So, like I said at the end of the school year.......where does all the time go?

Saturday, July 24, 2010

Life Isn't Perfect

I don't know how long it's going to take me to figure out that life isn't perfect, but I hope it happens soon. It seems like every Sunday that I work, I come home and the kids and Craig have been hanging out and nothing has been done. Meanwhile, I've worked a few hours and want to come home to house that has been picked up at least a little and to kids who are dressed with teeth and hair brushed.

Most Sundays, I'm disappointed. I end up making beds, picking things up, brushing hair and all the while, grumbling under my breath. Maria asks me today, "Mommy, why does everything always have to be so perfect for you?" I realize immediately how hard it must be for her to live with someone like me.

I try, I really do, to not have things in order all the time. It drives Craig crazy, to the point where I'm sure he would rather not be around me at times. I think I should just try to take the advice that I give the kids when things don't go their way...................Breathe, Tanya, breath...1,,,,2,,,,3,,,,4,,,,,5,,,,,6,,,,,7,,,,,8,,,,,,9,,,,,10.

Saturday, July 17, 2010

They Truly Say The Best Things

Yesterday, both kids said things truly sweet and funny, respectively.

Maria and I were at dinner last night and when dinner was over she came over and gave me a really big hug. She says, "Mommy, I wish you were a rock. And then, I wish I was a rock." "Why?", I say. "Because", she says, "then I can lay on top of you and be with you FOREVER!" I had to hold back my tears.

Holden is still up in Oregon with my parents. I miss him so much, but he is having a wonderful time. Last night my dad called and told me something Holden said that was just too funny. They decided they were going to stay the night up in Portland to go to a couple of places so they wouldn't have to drive for four hours a day. Holden asked my dad, "Are we going to stay in a 3-star hotel or a 4-star hotel? Because, you know, I've been getting 5-star service here." WAY too funny!!!

Tuesday, June 22, 2010

My Life Must Have Taken Forever

My job requires me to be at work in the mornings and the evenings. Which means, my kids have to go with me during the summers to "KidsWorld". They are so lucky to have such a great place to go. They get to play and have lots of fun with other kids and best of all, they don't have to be there all day.

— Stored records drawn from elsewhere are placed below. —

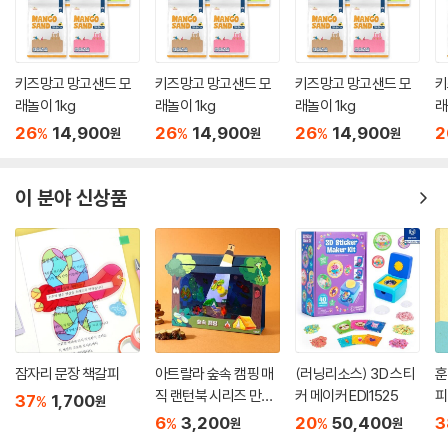
키즈망고 망고샌드 모
키즈망고 망고샌드 모
키즈망고 망고샌드 모
키
래놀이 1kg
래놀이 1kg
래놀이 1kg
래
26
14,900
26
14,900
26
14,900
2
%
%
%
원
원
원
이 분야 신상품
잠자리 문장 책갈피
아트랄라 숲속 캠핑 매
(러닝리소스) 3D 스티
훈
직 랜턴북 시리즈 만들
커 메이커 EDI1525
피
37
1,700
%
원
기 DIY 키트
6
3,200
20
50,400
3
%
%
원
원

I was taking the kids there the other day - at the beginning of the summer break and was trying to explain to them how lucky they are to be able to spend so much time with me. When I was young, I was telling them, I had to spend my entire day in daycare and I only got to see my parents in the evening for about an hour to an hour and a half and on weekends. Holden just sat there for a minute and then says........"Wow, your life must have taken FOREVER!".

PRICELESS

Monday, June 14, 2010

Where Has The School Year Gone

Seriously, where has this school year gone? It seems like just yesterday Maria had her first day of kindergarten. My little baby, babyhood gone :-(. My little man, third grade. In exactly 10 1/2 weeks, it'll be first grade for Maria and fourth grade for Holden. We've made HUGE progress this year. Maria is now reading and I no longer read to her at night. She wants to read to me - lovely. It makes me so very proud. Holden is, I swear, smarter than me in math. There was one day when I truly couldn't figure out a word problem. I remember being so frustrated that I called Craig and practically started crying. Well, you all know me well enough to know that I DID CRY. Holden said to me that day, " Oh Mom, don't worry. The math wasn't this hard when you were in third grade." Adorable. And now, here I sit and the school year is just flashing through in my mind.

I just want to capture every moment in my hand, and I can't. In nine years Holden will be off to college and I'll be sitting here pondering the same thought: Where has the school year gone?

Monday, May 31, 2010

Three Day Weekends

What a weekend. It was so nice. We had a barbecue - oysters - and just had a nice one. The kids were great and I realized for once how nice it was to just relax. That is really hard for me. I think I put my family under a lot of stress, trying to make things perfect all the time. But, I tried really hard this weekend to just relax. It was a lot of fun :-).